> _Exercise requirements_: Retype all the entries word for word, but omit the pictures.

Page-level text extractions:
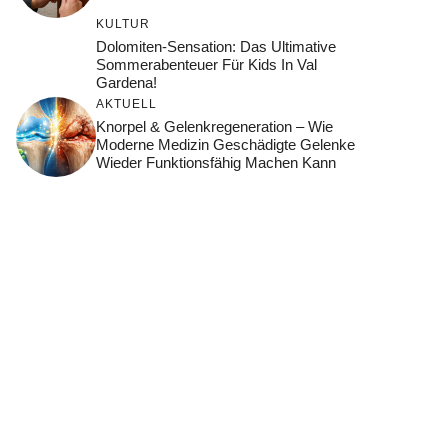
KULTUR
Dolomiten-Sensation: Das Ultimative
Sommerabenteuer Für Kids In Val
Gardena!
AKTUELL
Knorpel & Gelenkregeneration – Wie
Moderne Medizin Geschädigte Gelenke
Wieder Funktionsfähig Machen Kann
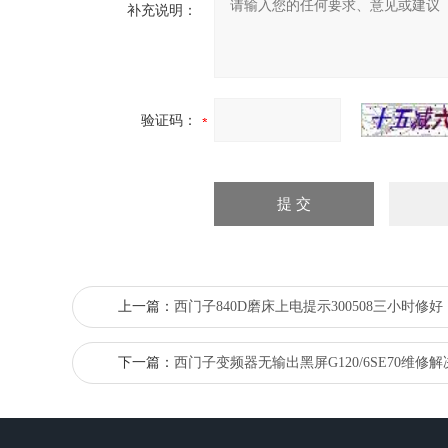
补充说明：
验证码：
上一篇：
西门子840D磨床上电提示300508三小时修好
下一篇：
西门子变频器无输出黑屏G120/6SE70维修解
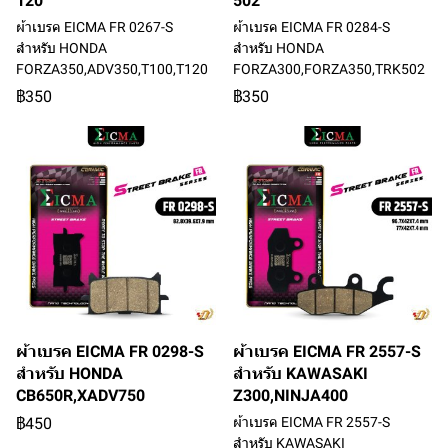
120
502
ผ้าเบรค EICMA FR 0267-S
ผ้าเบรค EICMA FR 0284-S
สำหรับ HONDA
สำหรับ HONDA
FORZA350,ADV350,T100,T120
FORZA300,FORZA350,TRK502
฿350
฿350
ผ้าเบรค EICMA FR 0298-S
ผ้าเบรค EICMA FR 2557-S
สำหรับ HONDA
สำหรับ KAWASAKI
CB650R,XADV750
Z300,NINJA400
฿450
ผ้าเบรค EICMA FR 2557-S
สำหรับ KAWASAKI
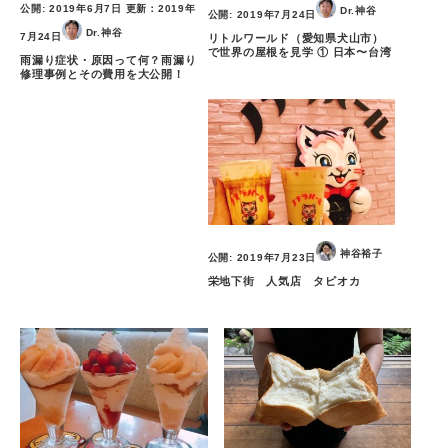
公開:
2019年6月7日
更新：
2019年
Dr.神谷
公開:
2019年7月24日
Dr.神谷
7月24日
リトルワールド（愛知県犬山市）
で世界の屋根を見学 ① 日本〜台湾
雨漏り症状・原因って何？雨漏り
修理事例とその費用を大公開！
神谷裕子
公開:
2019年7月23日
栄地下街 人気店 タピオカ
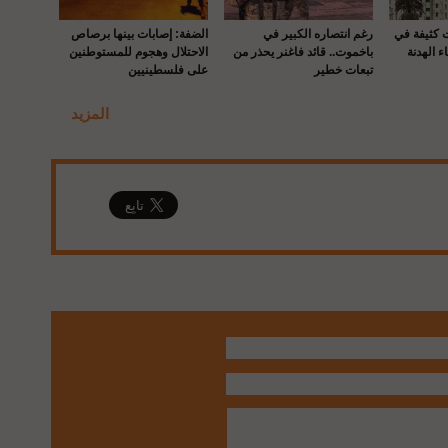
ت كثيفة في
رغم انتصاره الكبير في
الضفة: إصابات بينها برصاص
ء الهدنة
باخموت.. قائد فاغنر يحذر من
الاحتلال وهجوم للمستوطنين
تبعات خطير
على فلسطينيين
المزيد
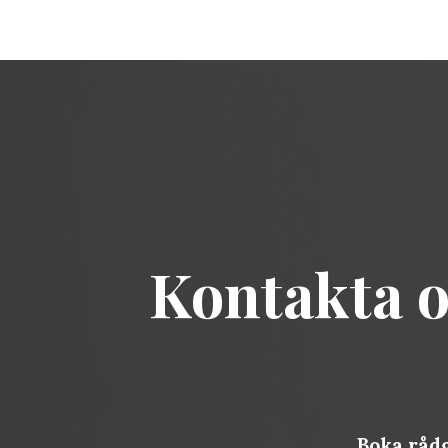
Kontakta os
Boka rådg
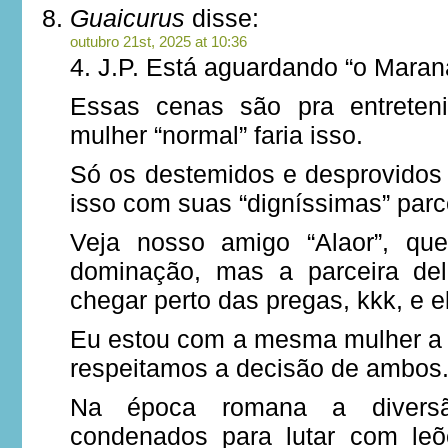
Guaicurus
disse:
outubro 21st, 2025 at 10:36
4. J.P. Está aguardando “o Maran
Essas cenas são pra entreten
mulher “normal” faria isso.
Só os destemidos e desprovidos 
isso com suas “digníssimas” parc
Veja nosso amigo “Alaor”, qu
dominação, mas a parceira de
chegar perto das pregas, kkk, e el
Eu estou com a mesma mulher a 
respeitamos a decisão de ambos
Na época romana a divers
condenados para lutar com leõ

> _Your solution_:
KULTUR
Dolomiten-Sensation: Das Ultimative
Sommerabenteuer Für Kids In Val
Gardena!
AKTUELL
Knorpel & Gelenkregeneration – Wie
Moderne Medizin Geschädigte Gelenke
Wieder Funktionsfähig Machen Kann
补充说明：
验证码：
上一篇：
西门子840D磨床上电提示300508三小时修好
下一篇：
西门子变频器无输出黑屏G120/6SE70维修解
120
502
ผ้าเบรค EICMA FR 0267-S
ผ้าเบรค EICMA FR 0284-S
สำหรับ HONDA
สำหรับ HONDA
FORZA350,ADV350,T100,T120
FORZA300,FORZA350,TRK502
฿350
฿350
ผ้าเบรค EICMA FR 0298-S
ผ้าเบรค EICMA FR 2557-S
สำหรับ HONDA
สำหรับ KAWASAKI
CB650R,XADV750
Z300,NINJA400
฿450
ผ้าเบรค EICMA FR 2557-S
สำหรับ KAWASAKI
公開:
2019年6月7日
更新：
2019年
Dr.神谷
公開:
2019年7月24日
Dr.神谷
7月24日
リトルワールド（愛知県犬山市）
で世界の屋根を見学 ① 日本〜台湾
雨漏り症状・原因って何？雨漏り
修理事例とその費用を大公開！
神谷裕子
公開:
2019年7月23日
栄地下街 人気店 タピオカ
ت كثيفة في
رغم انتصاره الكبير في
الضفة: إصابات بينها برصاص
ء الهدنة
باخموت.. قائد فاغنر يحذر من
الاحتلال وهجوم للمستوطنين
تبعات خطير
على فلسطينيين
المزيد
Kontakta os
Boka rådg
Guaicurus
disse:
outubro 21st, 2025 at 10:36
4. J.P. Está aguardando “o Maran
Essas cenas são pra entreten
mulher “normal” faria isso.
Só os destemidos e desprovidos 
isso com suas “digníssimas” parc
Veja nosso amigo “Alaor”, qu
dominação, mas a parceira de
chegar perto das pregas, kkk, e el
Eu estou com a mesma mulher a 
respeitamos a decisão de ambos
Na época romana a divers
condenados para lutar com leõ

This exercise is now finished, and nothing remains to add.